El CNI no es Mortadelo y Filemón

Rueda de prensa tras el Consejo de Ministros

EFEFélix Bolaños

Leo que en nuestro Servicio de Inteligencia hay un creciente malestar con el gobierno. La causa sería que Sánchez y su gente, personalizada por Bolaños, se han mostrado compungidos ante las quejas de los independentistas catalanes indignados porque temen ser espiados por el CNI. Y eso, alegan, es algo bochornoso en un estado de derecho. Un agravio totalitario, sigue el argumento, el aparato gubernativo vigilando nada menos que a sus ciudadanos. Huele, parecen apuntar, a franquista.

A mí me cuesta ver el agravio y lo que intuyo más bien es la enésima bajada de pantalones de Pedro Sánchez ante los separatistas. Recientemente ha trascendido otra similar insólita cesión de nuestro presidente ante el Rey de Marruecos en el tema del Sahara, acepta que sea marroquí sin explicar las razones de su cambio de postura y menos aún sin decir si ha logrado algo a cambio dado lo trascendental que es el tema para Marruecos.

Sin embargo, la sumisión ante los separatistas es, si cabe, más llamativa . Uno tiene que recurrir al tópico de que esto en muchos otros países no podría ocurrir.

Veamos: estamos ante unas autoridades autonómicas españolas que han dado un golpe de estado. Con luz y taquígrafos. Algo que atenta nada menos que a la unidad del país. Han sido condenados por ello y generosamente indultados. Al salir con luz y taquígrafos de nuevo repiten que lo volverán a hacer si pueden.
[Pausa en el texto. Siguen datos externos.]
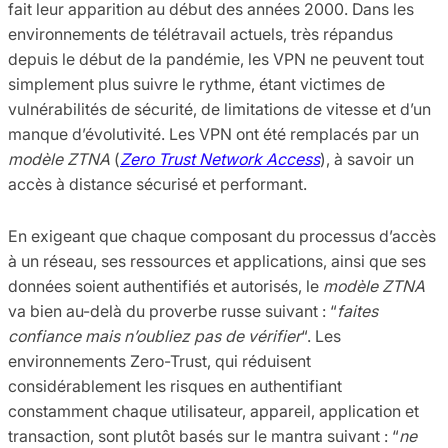
fait leur apparition au début des années 2000. Dans les
environnements de télétravail actuels, très répandus
depuis le début de la pandémie, les VPN ne peuvent tout
simplement plus suivre le rythme, étant victimes de
vulnérabilités de sécurité, de limitations de vitesse et d’un
manque d’évolutivité. Les VPN ont été remplacés par un
modèle ZTNA
(
Zero Trust Network Access
), à savoir un
accès à distance sécurisé et performant.
En exigeant que chaque composant du processus d’accès
à un réseau, ses ressources et applications, ainsi que ses
données soient authentifiés et autorisés, le
modèle ZTNA
va bien au-delà du proverbe russe suivant : “
faites
confiance mais n’oubliez pas de vérifier
“. Les
environnements Zero-Trust, qui réduisent
considérablement les risques en authentifiant
constamment chaque utilisateur, appareil, application et
transaction, sont plutôt basés sur le mantra suivant : “
ne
Entonces, ¿Qué hace un estado serio ante la posibilidad de que repitan su fechoría y pongan en peligro la estabilidad del país? ¿Inhibirse? ¿No estar vigilante?

Este no sería el comportamiento de un estado serio. Tiene que utilizar al CNI, a la Guardia civil o a un organismo competente para que trate de captar las intenciones de los golpistas que se jactan de que lo repetirán. Por supuesto que tendrá que hacerlo con las garantías que marca la Ley, será preciso que el magistrado del Supremo competente sobre el tema, ¿el Sr. Murillo?, conceda la autorización, imagino que individualizada y por un cierto tiempo determinado, para que los potenciales delincuentes, un golpista en un estado de derecho es un delincuente, sean observados de la forma adecuada.

No entiendo en qué ha podido delinquir o ser poco escrupuloso el CNI si se ha limitado a observar el comportamiento de personas sospechosas de montar otro referéndum chapuza o algo que viola la constitución. El CNI no es Mortadelo y Filemón. Detectar, en el marco de la ley, lo que atenta contra España entra dentro de su cometido.

¿Se rasgaría alguien las vestiduras si el Servicio de Inteligencia español hubiera seguido controlando a varios de los conspiradores militares del 23 F? No, eran golpistas y como tales debían ser tratados.

Ahora, con los independentistas todo son remilgos, paños calientes, disculpas y hasta puede que alguna sanción. La razón es sencilla. Su apoyo es básico para que Sánchez siga en la Moncloa y ante el temor de que lo abandonen nuestro presidente está dispuesto a dejar en evidencia no sólo a Judas Iscariote sino a san Pedro y a María Santísima.